ここは東京、西新宿。今日はドブ板メディカル株式会社、営業企画部の忘年会です。
馬路出課長「では、かんぱーい!」
と乾杯の音頭を取るのは、営業企画部の馬路出課長です。
馬路出課長「いやー今年も色々あったけど、何とか予算目標額も達成できたから万々歳だよ。河合さんもうちに出向してきてしばらく経つけど、どう? もう慣れた?」
課長が、提携先の外資系企業、ウンタラサイエンティフィック株式会社からの出向者・河合さんの横に、どかっと座ってそう言いました。
河合さん「いえ、全然慣れませんね」
クールな美女、河合さんは氷点下の表情でそう返します。
馬路出課長「そ、そう……。ま、まあ今日は飲んで」
河合さん「私、お酒飲めないんですよ」
馬路出課長「えっ」
二人の間に、ものすごい冷たい烈風が吹いたのを馬路出課長は感じました。
馬路出課長「本当に? 飲まないんじゃなくて、飲めないの」
河合さん「ええ。一滴も飲めません」
馬路出課長「そ、そっか……」
重たい沈黙が二人の間を包みます。
陽太「か、課長! ぼ、僕が河合さんの代わりに飲みますんで!」
空気を読んでか、二人の間に割って入ったのは、三年目営業の出来内陽太(デキナイヨウタ)です。

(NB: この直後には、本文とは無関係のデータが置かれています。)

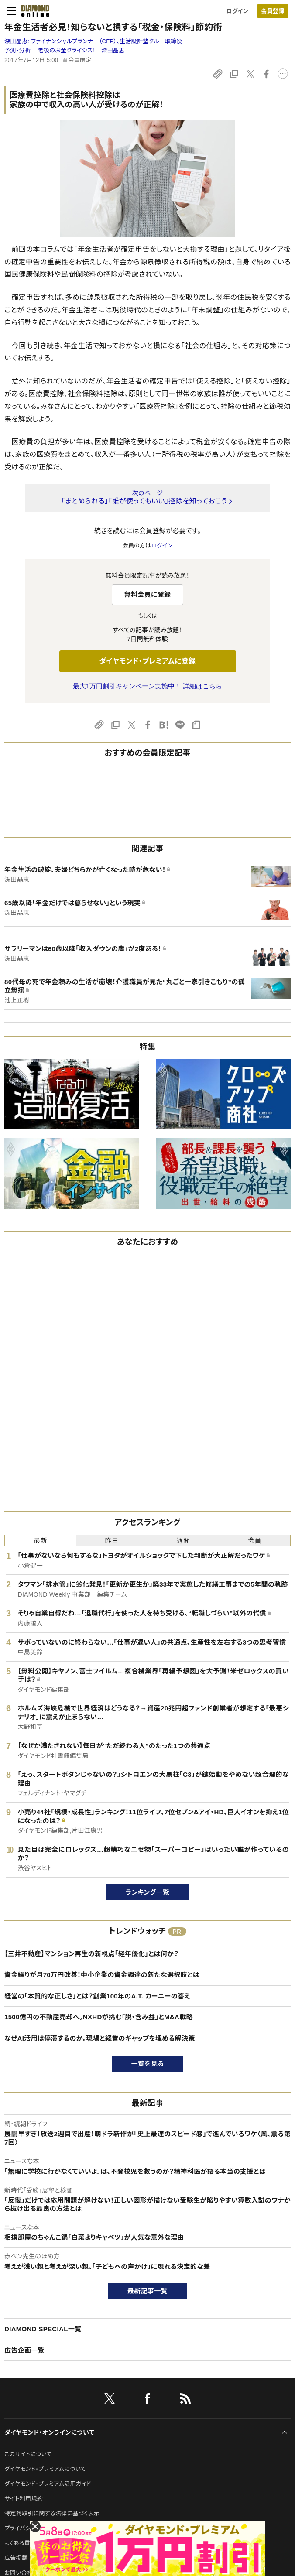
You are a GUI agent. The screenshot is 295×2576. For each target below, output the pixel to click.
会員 (254, 1540)
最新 (40, 1540)
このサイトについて (28, 2454)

馬路出課長「そ、そうか! 陽太! のめのめ! 今年はお前も頑張ったよ!」
陽太「ありがとうございまーす!」
と、カチンとビールジョッキを鳴らす二人を眺めながら、河合さんは思いました。
飲みにケーション
クソみてぇな文化だな
河合さん「こんな文化滅びればいい……」
ずんずん先生「物騒なこと言ってるわね」
河合さん「ずんずん先生!?」
河合さんは驚いて思わず飛び上がりそうになりました。
河合さん「ずんずん先生、どうしてこの飲み会に? というか誰が誘ったの?」
ずんずん先生「何、その大学の飲み会の『あいつのこと誰が誘ったんだよ』的なノリは」
河合さん「そんなつもりで言ったんじゃありません。勝手にトラウマを発動させないでください」
ずんずん先生「陽太が誘ってくれたのよ」
そう言いながらずんずん先生は、くいっと焼酎のグラスをあおりました。 ずんずん先生はメンヘラ産業医で、社会人がかかるという謎の奇病・社会人病を専門としています。なぜかドブ板メディカルに常駐していました。
ずんずん先生「どうせ、『飲みにケーションなんて文化滅んでしまえ』とか考えていたんでしょ」
河合さん「そ……そんなこと考えてません」
図星をさされ、河合さんはドキリとしました。